Quando lembramos dos profetas, entendemos como suas ações expressavam a indignação de Deus com certas atitudes do povo. Existia uma relação intrínseca entre o profeta e a profecia. Para Grudem (2001, p. 362): “acreditar em Deus era acreditar em seus profetas (2Cr 20:20; 29:25; Ag 1:12), pois as palavras dos profetas eram as próprias palavras de Deus” (2Cr 29:25). Portanto, desobedecer ou não acreditar no verdadeiro profeta era desobedecer ou não acreditar no próprio Deus, fazendo com que o ouvinte fosse responsabilizado (ISm 8:7; IRs 20:36; 2Cr 25:16; Is 30:12-14; Dt 18:19)[9].

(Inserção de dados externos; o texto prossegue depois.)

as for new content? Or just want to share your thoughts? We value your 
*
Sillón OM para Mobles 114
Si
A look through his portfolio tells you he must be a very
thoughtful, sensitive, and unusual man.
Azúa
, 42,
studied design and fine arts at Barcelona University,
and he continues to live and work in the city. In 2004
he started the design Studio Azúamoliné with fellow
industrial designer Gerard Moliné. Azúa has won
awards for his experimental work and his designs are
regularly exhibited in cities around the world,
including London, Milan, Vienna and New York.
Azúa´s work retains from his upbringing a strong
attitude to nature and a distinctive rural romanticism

A partir deste ponto podemos lembrar da postura do profeta Elias quando há em nível público o confronto entre YAHWEH - יְהוָֹה[10], (Javé, Deus) e os profetas de Acabe. Elias zomba daqueles que desafiavam o verdadeiro Deus (IRS 18.27, “Ao meio-dia, Elias zombava deles, dizendo: Clamai em altas vozes, porque ele é deus; pode ser que esteja meditando, ou atendendo a necessidades, ou de viagem, ou a dormir e despertará”).

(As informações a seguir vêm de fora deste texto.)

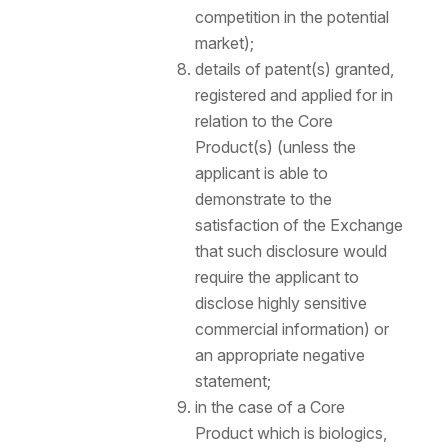
competition in the potential
market);
details of patent(s) granted,
registered and applied for in
relation to the Core
Product(s) (unless the
applicant is able to
demonstrate to the
satisfaction of the Exchange
that such disclosure would
require the applicant to
disclose highly sensitive
commercial information) or
an appropriate negative
statement;
in the case of a Core
Product which is biologics,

Não há como o homem enfrentar o Todo-Poderoso; por isso o Salmista desafia a humanidade:
Quem, SENHOR, habitará no teu tabernáculo? Quem há de morar no teu santo monte?... Ao SENHOR pertence a terra e tudo o que nela se contém, o mundo e os que nele habitam. Fundou-a ele sobre os mares e sobre as correntes a estabeleceu. Quem subirá ao monte do SENHOR? Quem há de permanecer no seu santo lugar? (Sl 15.1; 24.1-3).
Wiersbe comenta:
A cena tranquila no céu é um contraste e tanto com a cena turbulenta na terra, pois Deus não está preocupado nem com medo dos homens insignificantes que se enfurecem contra ele. Simplesmente ri deles com menosprezo (37:8-13; 59:1-9). Afinal, para Deus, até os maiores governantes não passam de grama a ser cortada; as nações mais poderosas são apenas gotas num balde (Is 40:6-8, 12-1 7), (WIERSBE. 2006, p. 90).
Deus diz: “...Eu, porém, constituí o meu Rei sobre o meu santo monte Sião”. Em toda a Escritura o Senhor faz questão de declamar seu estabelecimento e através do seu próprio poder; o cumprimento: Ex 13.14, “Quando teu filho amanhã te perguntar: Que é isso? Responder-lhe-ás: O SENHOR com mão forte nos tirou da casa da servidão”. Da mesma maneira fala a Davi: ICr 17.7, “Assim diz o SENHOR dos Exércitos: Tomei-te da malhada e de detrás das ovelhas, para que fosses príncipe sobre o meu povo de Israel”. Assim Deus estabelece o Senhorio de Cristo em toda a Terra. O Senhor está emitindo um decreto no qual todos devem se curvar.
“Levantai, ó portas, as vossas cabeças; levantai-vos, ó portais eternos, para que entre o Rei da Glória. Quem é o Rei da Glória? O SENHOR, forte e poderoso, o SENHOR, poderoso nas batalhas. Levantai, ó portas, as vossas cabeças; levantai-vos, ó portais eternos, para que entre o Rei da Glória. Quem é esse Rei da Glória? O SENHOR dos Exércitos, ele é o Rei da Glória”. (Sl 24.7-10).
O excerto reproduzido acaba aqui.